══ Supplied material

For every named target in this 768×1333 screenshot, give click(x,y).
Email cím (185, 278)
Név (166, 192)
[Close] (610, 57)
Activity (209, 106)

════

Problem to work on: Without altering anything, print all of the data again.

Exercise solution:
For every named target in this 768×1333 screenshot, give click(x,y).
Email cím (185, 278)
Név (166, 192)
[Close] (610, 57)
Activity (209, 106)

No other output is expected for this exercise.